WORK REQUEST: Leave out the pictures and copy each record below exactly.

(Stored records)
--- START ---

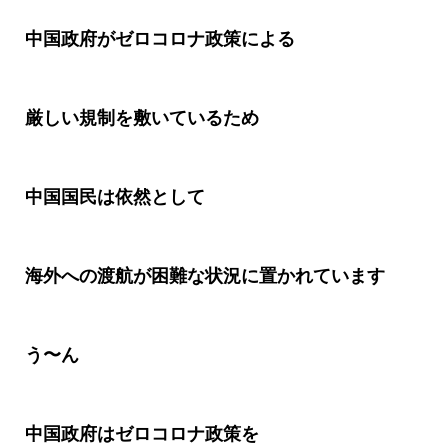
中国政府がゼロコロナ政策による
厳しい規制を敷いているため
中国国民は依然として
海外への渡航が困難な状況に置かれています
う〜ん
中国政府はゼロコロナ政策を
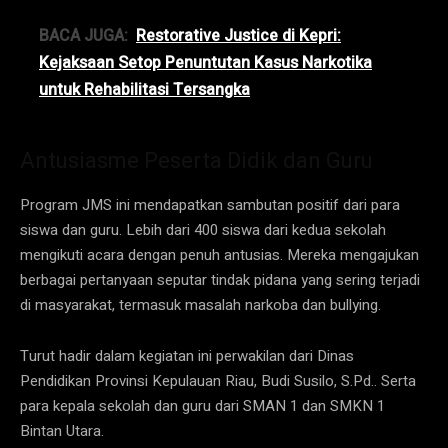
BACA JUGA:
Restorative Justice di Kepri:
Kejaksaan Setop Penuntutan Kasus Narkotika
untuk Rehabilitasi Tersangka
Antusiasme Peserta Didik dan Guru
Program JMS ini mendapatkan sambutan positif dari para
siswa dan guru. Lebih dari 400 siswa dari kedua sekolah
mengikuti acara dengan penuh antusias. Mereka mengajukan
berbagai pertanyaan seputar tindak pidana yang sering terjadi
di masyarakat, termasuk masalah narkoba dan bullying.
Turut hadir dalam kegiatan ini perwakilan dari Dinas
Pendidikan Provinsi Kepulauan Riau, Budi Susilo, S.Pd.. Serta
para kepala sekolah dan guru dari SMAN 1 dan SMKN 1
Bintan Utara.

--- END ---

EXERCISE SOLUTION:
中国政府がゼロコロナ政策による
厳しい規制を敷いているため
中国国民は依然として
海外への渡航が困難な状況に置かれています
う〜ん
中国政府はゼロコロナ政策を
BACA JUGA:
Restorative Justice di Kepri:
Kejaksaan Setop Penuntutan Kasus Narkotika
untuk Rehabilitasi Tersangka
Antusiasme Peserta Didik dan Guru
Program JMS ini mendapatkan sambutan positif dari para
siswa dan guru. Lebih dari 400 siswa dari kedua sekolah
mengikuti acara dengan penuh antusias. Mereka mengajukan
berbagai pertanyaan seputar tindak pidana yang sering terjadi
di masyarakat, termasuk masalah narkoba dan bullying.
Turut hadir dalam kegiatan ini perwakilan dari Dinas
Pendidikan Provinsi Kepulauan Riau, Budi Susilo, S.Pd.. Serta
para kepala sekolah dan guru dari SMAN 1 dan SMKN 1
Bintan Utara.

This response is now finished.